Pourtant, lorsque Catherine rentra dans la cour de Montsalvy, quelque chose se ranima en elle, quelque chose qui ressemblait à une joie. Au seuil de l'hôtellerie, le petit Michel dans les bras, il y avait Sara ! Elle se tenait immobile, le bambin niché contre son cœur, semblable à quelque madone rustique, mais, à mesure que les cavaliers avançaient dans la cour, les yeux aigus de la bohémienne distinguèrent le visage ravagé de Catherine, son regard de somnambule. Les traits, sévères d'abord, de Sara se détendirent.
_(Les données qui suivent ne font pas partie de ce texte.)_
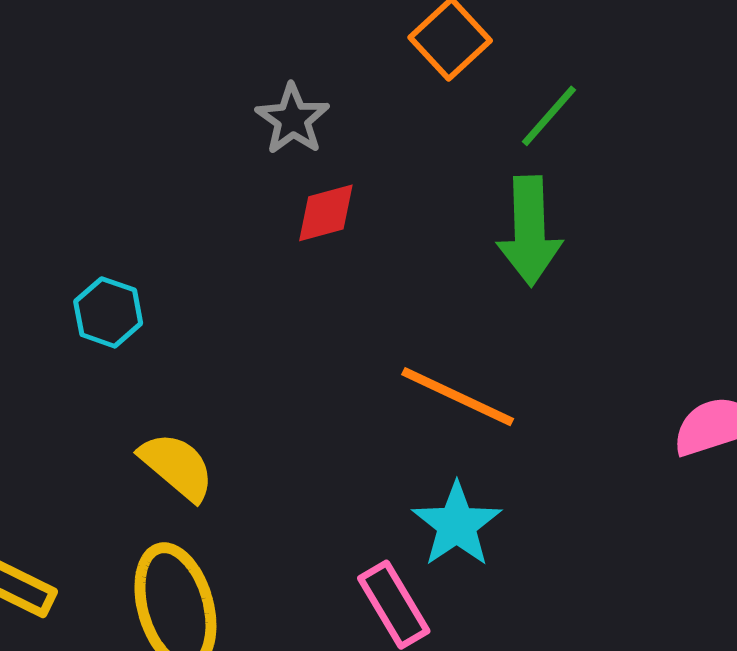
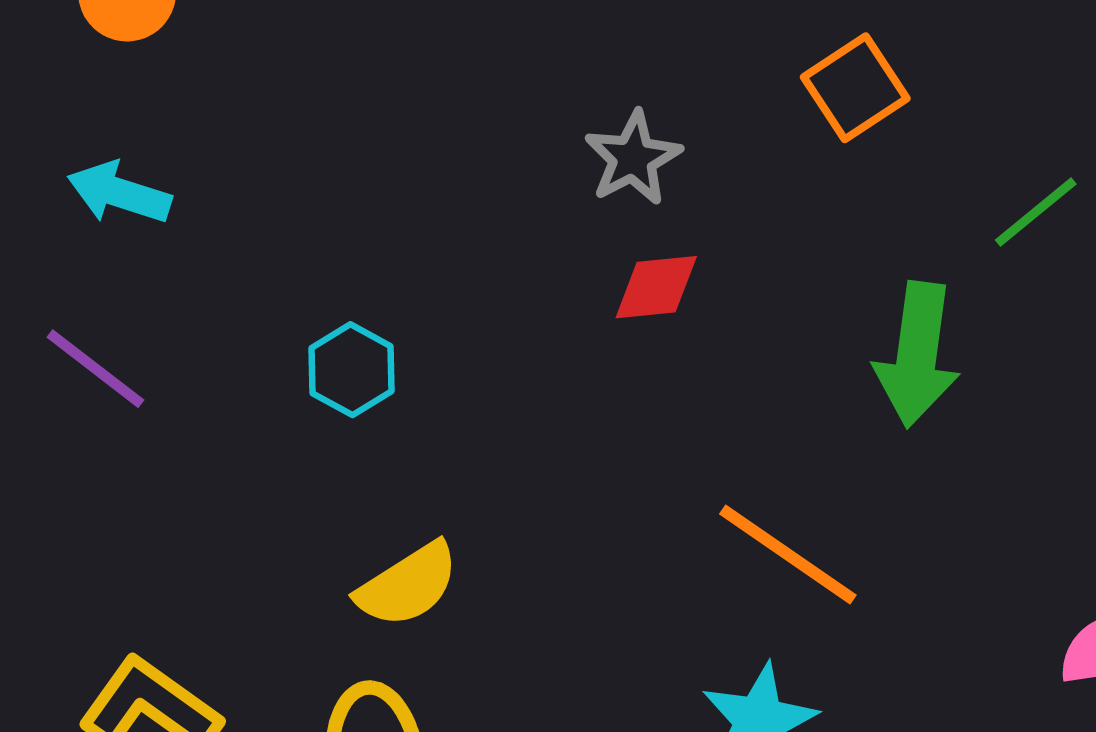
green line: (549, 116) -> (1036, 212), moved
yellow semicircle: (177, 466) -> (408, 585), turned 98

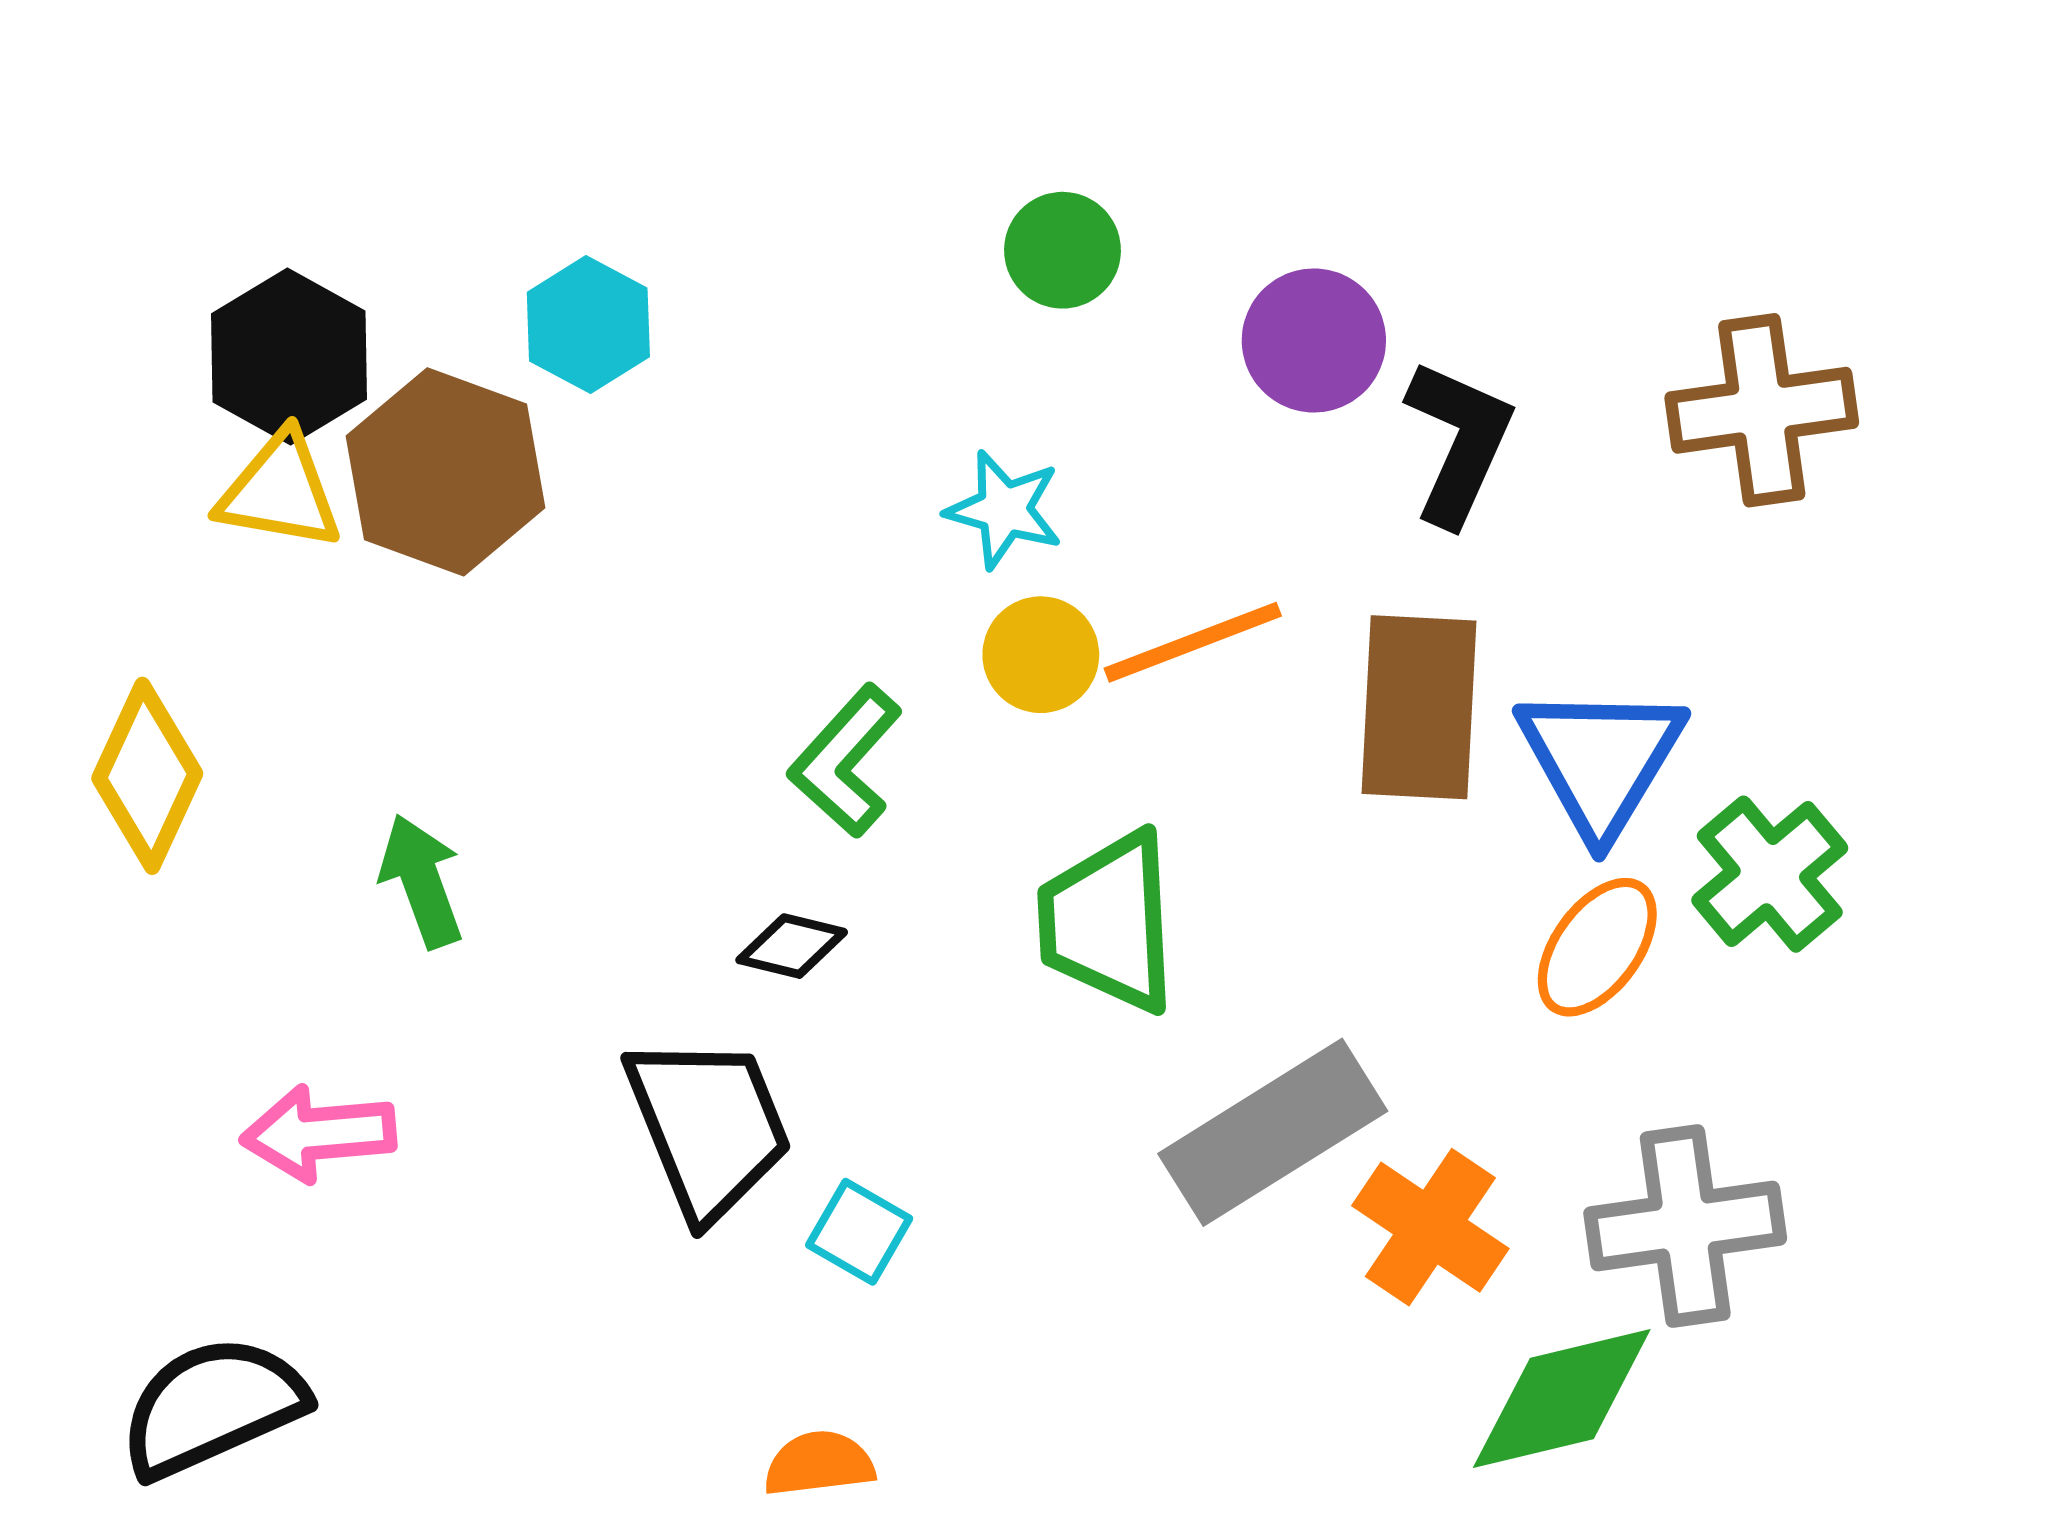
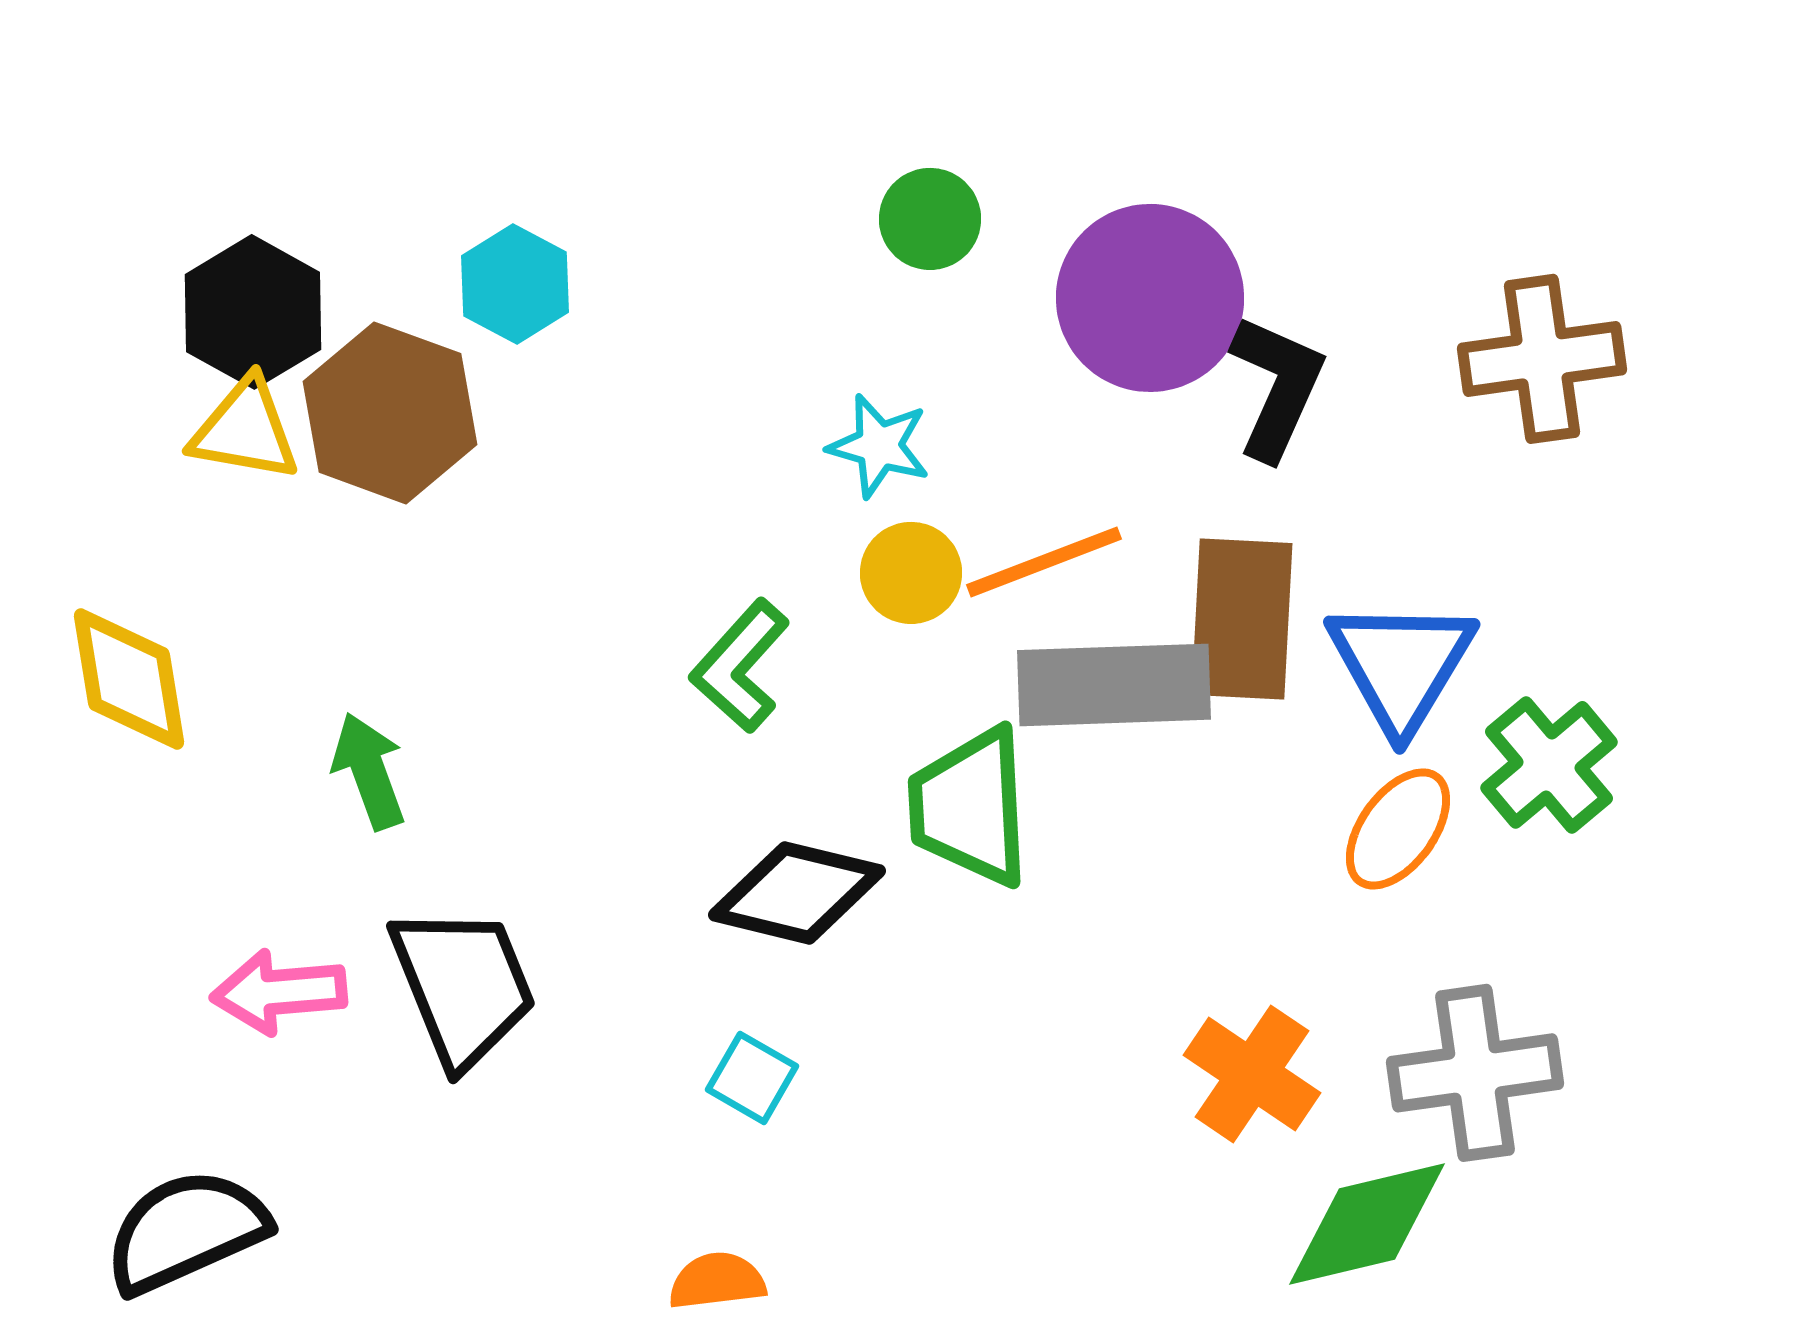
purple circle: (1314, 340) -> (1150, 298), size x1.5
yellow diamond: (147, 776) -> (129, 679), turned -34
black diamond: (792, 946) -> (797, 893), moved, size x1.8
black trapezoid: (708, 1127) -> (463, 986), moved
gray rectangle: (1273, 1132) -> (1114, 685), moved, turned 30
L'amour, presque maternel, qu'elle avait pour Catherine devina sa souffrance, rien que dans sa silhouette accablée. Sans la quitter des yeux, elle tendit Michel à Donatienne qui accourait au bruit des chevaux, s'avança à la rencontre des cavaliers.

Aucun mot ne fut prononcé. Comme Sara arrivait près de sa monture, Catherine se laissa glisser à terre et s'abattit en sanglotant dans les bras qui se tendaient déjà. Comme il lui parut bon, à cet instant de désespoir, le cher refuge momentanément perdu ! Mais si pitoyable était l'aspect de la jeune femme que Sara, à son tour, se mit à pleurer. Etroitement embrassées, mêlant leurs larmes, elles retournèrent vers la maison.

Là, Catherine retrouva un peu le contrôle de ses nerfs et leva sur sa vieille amie une figure de noyée.

— Sara ! Ma bonne Sara !... Si tu es revenue, c'est que je ne suis pas tout à fait maudite.